[[ Exercise data, beginning ]]
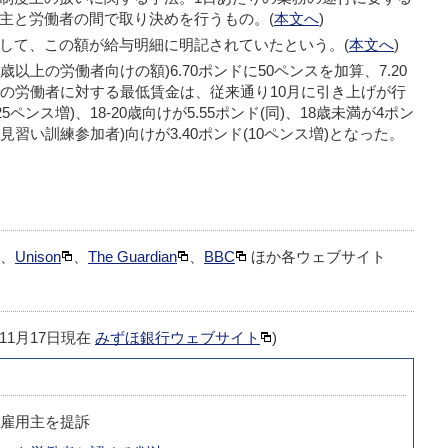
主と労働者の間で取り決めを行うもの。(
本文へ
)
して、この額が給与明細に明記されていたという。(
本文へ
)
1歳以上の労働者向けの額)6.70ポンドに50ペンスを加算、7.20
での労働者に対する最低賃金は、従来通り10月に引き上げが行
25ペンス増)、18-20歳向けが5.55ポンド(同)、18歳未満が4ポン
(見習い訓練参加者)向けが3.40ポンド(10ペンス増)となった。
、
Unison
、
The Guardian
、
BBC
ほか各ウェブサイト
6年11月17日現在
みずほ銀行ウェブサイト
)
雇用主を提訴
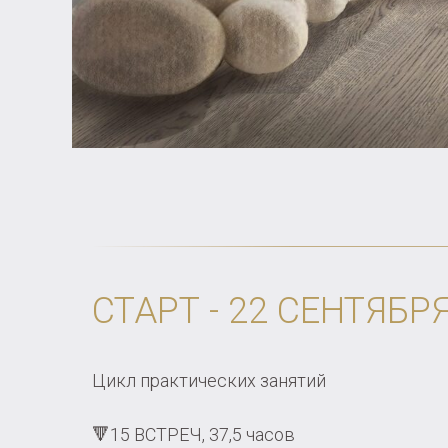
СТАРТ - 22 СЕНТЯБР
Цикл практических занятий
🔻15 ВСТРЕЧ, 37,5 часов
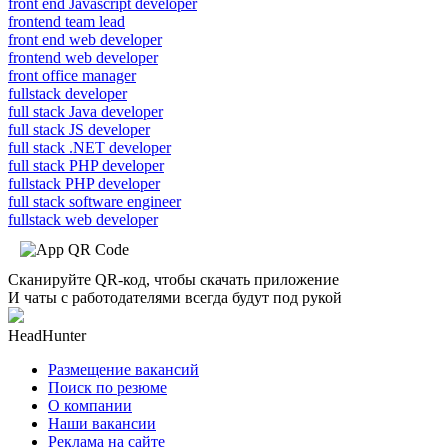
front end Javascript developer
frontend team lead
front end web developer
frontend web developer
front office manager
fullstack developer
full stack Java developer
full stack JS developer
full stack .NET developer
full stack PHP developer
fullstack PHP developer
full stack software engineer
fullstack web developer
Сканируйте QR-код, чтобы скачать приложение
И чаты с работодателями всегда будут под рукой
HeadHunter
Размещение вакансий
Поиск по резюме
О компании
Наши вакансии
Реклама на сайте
[[ Exercise data, end ]]
[[ Exercise data, beginning ]]
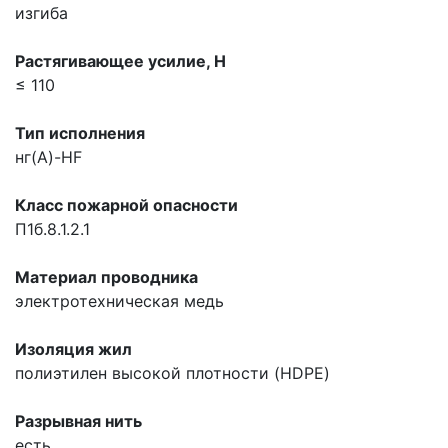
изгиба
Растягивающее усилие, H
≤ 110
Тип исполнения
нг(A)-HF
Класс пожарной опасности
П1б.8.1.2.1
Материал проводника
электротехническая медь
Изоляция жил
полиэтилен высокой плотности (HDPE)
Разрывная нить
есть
[[ Exercise data, end ]]
[[ Exercise data, beginning ]]
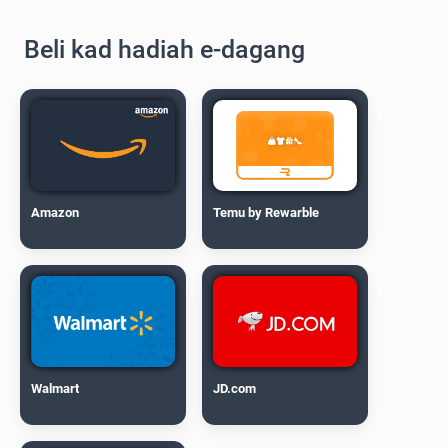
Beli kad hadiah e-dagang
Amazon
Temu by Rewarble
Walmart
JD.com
[[ Exercise data, end ]]
Tally up the lines holding the word "developer" in the data above, and answer with that figure only.

### Written response:
10